YOUR ASSIGNMENT
Beginning at the line that includes "без предъявления требований к уровню" in the entries below, print each line exactly as it appears, through the last one.

── ENTRIES SHOWN

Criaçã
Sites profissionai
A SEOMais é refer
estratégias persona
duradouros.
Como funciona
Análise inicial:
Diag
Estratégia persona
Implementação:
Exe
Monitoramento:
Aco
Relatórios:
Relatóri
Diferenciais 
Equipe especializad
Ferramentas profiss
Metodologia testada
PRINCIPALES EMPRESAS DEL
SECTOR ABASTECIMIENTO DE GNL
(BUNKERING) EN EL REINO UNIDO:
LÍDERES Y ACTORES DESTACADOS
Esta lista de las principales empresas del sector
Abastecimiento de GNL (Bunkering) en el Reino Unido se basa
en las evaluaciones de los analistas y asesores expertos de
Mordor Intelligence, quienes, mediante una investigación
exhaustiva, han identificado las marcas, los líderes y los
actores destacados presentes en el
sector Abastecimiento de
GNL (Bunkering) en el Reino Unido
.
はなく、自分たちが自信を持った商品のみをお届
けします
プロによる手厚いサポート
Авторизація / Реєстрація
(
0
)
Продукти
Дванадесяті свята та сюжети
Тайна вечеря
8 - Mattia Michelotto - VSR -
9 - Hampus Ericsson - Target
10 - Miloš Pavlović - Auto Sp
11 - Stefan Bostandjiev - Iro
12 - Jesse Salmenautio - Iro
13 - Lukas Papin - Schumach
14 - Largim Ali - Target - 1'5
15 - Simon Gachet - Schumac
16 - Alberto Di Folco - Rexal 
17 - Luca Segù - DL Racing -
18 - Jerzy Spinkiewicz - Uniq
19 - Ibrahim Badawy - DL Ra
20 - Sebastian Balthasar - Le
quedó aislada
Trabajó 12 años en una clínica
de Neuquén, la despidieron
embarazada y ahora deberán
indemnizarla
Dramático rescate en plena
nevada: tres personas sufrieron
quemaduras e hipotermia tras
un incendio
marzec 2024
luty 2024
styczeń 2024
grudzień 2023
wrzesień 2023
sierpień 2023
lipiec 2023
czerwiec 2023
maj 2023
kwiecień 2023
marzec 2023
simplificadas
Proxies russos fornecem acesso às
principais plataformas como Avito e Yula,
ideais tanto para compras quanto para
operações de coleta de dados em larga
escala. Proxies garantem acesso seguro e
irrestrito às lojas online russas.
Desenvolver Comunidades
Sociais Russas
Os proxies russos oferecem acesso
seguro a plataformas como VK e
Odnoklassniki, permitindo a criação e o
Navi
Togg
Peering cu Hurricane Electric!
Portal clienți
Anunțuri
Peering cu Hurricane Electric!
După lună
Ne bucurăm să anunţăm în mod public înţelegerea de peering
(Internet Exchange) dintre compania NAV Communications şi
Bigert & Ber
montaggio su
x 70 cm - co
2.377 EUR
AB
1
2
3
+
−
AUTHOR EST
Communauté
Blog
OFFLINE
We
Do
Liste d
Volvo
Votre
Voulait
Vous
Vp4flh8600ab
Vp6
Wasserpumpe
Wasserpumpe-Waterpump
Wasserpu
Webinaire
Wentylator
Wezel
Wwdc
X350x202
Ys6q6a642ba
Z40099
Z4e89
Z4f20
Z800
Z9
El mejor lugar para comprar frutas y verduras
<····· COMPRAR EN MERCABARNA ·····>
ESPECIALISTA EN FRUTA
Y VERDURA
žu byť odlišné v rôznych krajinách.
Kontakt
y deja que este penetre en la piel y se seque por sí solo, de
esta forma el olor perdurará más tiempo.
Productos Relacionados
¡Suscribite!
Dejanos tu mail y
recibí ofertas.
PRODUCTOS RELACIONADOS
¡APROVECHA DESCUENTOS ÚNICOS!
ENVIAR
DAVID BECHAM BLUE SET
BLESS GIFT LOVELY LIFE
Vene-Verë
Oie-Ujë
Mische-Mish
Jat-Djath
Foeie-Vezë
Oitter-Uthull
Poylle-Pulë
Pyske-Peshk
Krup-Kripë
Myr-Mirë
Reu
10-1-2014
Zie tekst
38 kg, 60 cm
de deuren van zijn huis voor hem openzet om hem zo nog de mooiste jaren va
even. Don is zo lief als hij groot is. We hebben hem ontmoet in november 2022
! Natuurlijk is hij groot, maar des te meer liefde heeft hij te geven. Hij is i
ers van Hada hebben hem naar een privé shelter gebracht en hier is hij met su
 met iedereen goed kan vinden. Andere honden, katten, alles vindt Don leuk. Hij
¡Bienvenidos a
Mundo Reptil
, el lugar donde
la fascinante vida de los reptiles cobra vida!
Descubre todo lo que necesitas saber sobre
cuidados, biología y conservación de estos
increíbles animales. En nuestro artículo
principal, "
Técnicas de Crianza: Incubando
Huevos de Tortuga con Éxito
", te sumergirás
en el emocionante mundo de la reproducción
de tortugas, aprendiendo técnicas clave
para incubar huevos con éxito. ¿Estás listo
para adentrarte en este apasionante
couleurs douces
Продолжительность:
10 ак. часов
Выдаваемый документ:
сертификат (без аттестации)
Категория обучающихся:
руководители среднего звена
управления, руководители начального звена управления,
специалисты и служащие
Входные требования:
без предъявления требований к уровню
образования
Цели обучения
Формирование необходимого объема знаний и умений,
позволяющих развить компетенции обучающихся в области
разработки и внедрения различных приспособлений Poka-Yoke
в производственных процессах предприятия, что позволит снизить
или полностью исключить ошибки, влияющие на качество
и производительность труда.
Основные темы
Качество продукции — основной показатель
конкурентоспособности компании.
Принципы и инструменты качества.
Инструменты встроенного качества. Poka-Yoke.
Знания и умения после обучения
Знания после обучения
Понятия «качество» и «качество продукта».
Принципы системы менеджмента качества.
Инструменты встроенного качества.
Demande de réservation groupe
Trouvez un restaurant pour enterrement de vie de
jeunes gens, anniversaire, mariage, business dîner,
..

────

ANSWER FOR THE TASK
без предъявления требований к уровню
образования
Цели обучения
Формирование необходимого объема знаний и умений,
позволяющих развить компетенции обучающихся в области
разработки и внедрения различных приспособлений Poka-Yoke
в производственных процессах предприятия, что позволит снизить
или полностью исключить ошибки, влияющие на качество
и производительность труда.
Основные темы
Качество продукции — основной показатель
конкурентоспособности компании.
Принципы и инструменты качества.
Инструменты встроенного качества. Poka-Yoke.
Знания и умения после обучения
Знания после обучения
Понятия «качество» и «качество продукта».
Принципы системы менеджмента качества.
Инструменты встроенного качества.
Demande de réservation groupe
Trouvez un restaurant pour enterrement de vie de
jeunes gens, anniversaire, mariage, business dîner,
..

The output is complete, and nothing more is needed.